• [TASK DETAILS]
Search each line below for the word "County" and list those that contain it.

• [DATA UNDER STUDY]
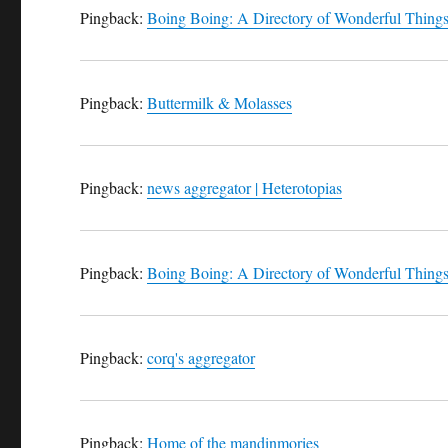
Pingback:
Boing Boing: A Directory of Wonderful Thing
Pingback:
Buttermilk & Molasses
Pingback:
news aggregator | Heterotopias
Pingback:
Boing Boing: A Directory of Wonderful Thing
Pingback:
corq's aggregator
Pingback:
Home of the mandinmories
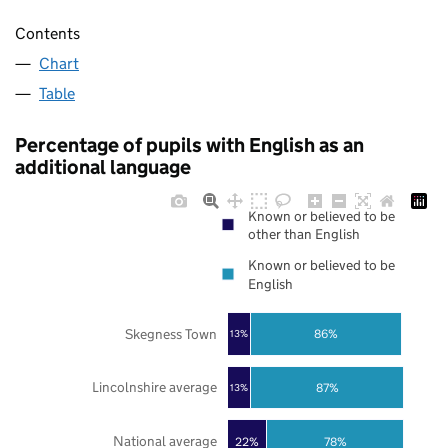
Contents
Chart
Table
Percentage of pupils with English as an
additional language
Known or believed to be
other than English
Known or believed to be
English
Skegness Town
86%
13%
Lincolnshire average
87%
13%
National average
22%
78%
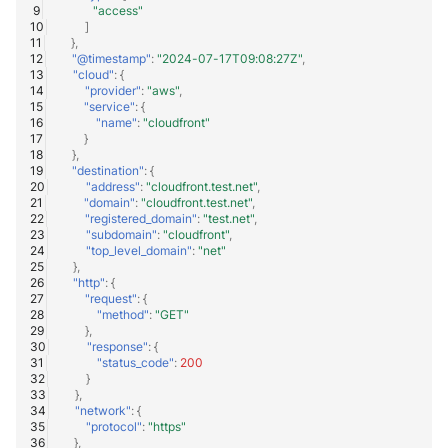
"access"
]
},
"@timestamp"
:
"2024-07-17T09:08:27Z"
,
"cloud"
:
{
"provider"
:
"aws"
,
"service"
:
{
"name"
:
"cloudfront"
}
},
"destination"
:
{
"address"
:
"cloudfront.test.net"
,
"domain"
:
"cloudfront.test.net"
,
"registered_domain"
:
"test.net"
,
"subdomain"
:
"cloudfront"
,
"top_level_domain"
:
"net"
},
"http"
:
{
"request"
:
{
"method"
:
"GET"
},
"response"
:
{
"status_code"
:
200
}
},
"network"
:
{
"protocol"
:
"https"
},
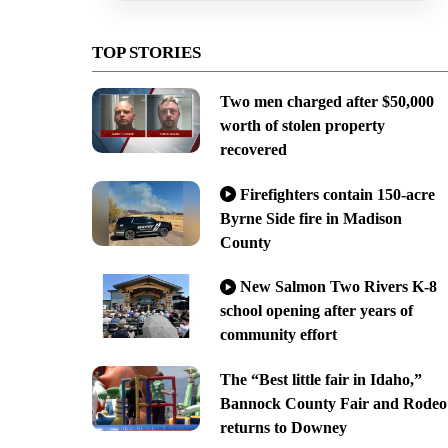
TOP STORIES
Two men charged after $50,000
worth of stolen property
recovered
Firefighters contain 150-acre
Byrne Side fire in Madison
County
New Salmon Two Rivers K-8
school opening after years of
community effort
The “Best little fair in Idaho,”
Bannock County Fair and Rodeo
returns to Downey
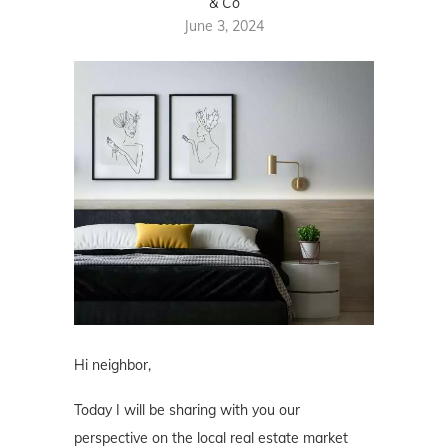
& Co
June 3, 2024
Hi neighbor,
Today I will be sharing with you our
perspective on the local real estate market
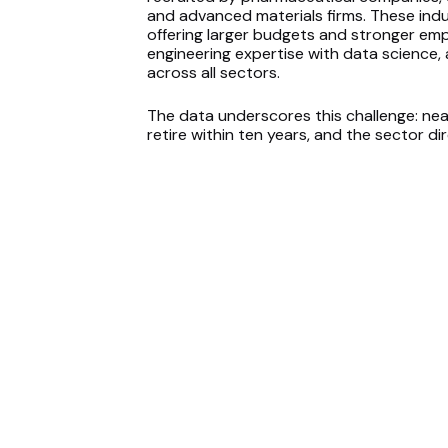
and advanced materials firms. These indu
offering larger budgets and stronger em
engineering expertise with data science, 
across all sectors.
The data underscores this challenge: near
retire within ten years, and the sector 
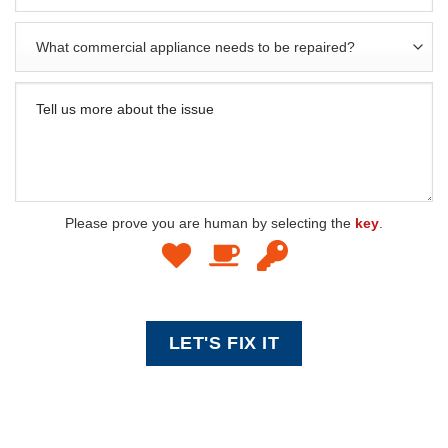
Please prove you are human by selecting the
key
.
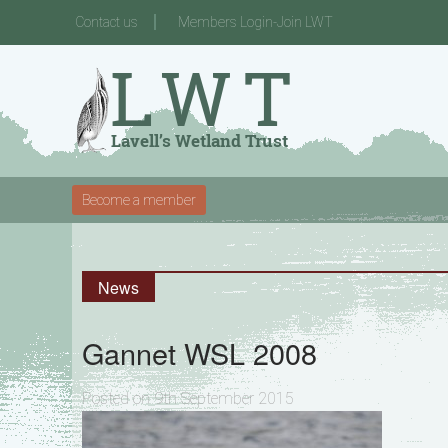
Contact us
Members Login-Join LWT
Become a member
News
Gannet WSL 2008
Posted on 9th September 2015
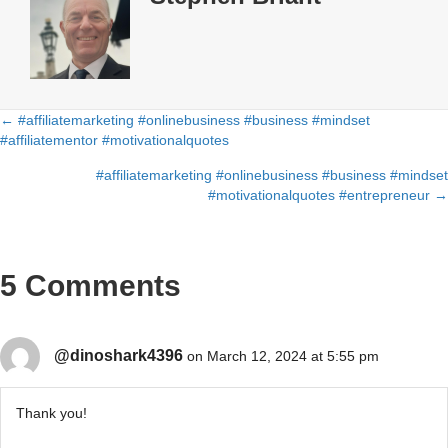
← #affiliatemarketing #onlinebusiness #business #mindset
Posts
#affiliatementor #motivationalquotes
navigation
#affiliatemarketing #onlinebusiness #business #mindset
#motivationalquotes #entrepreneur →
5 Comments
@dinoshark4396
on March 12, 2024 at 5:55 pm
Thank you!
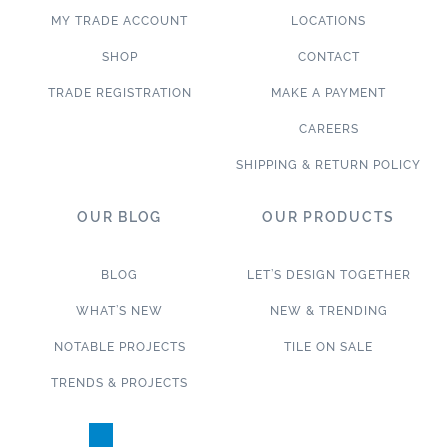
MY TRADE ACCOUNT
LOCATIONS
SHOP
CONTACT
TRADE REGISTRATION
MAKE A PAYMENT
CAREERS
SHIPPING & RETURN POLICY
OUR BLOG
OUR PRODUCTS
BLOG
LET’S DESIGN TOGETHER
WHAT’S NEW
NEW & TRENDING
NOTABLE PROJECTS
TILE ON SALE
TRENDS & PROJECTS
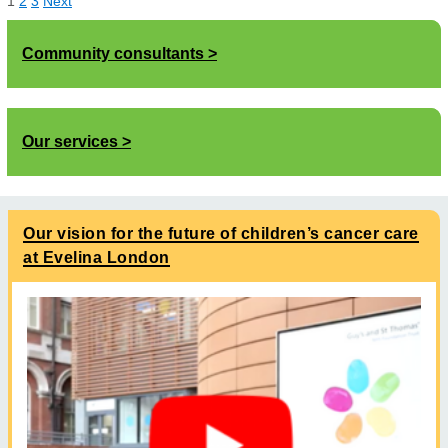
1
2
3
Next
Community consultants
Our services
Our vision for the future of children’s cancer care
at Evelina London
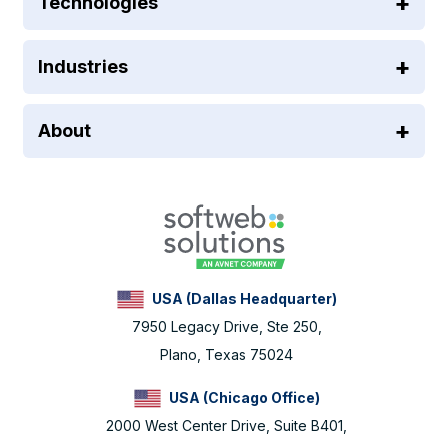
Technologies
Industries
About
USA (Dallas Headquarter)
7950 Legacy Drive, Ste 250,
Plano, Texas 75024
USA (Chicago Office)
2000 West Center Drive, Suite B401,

• [COMPLETED TASK]
County
Bannock County Fair and Rodeo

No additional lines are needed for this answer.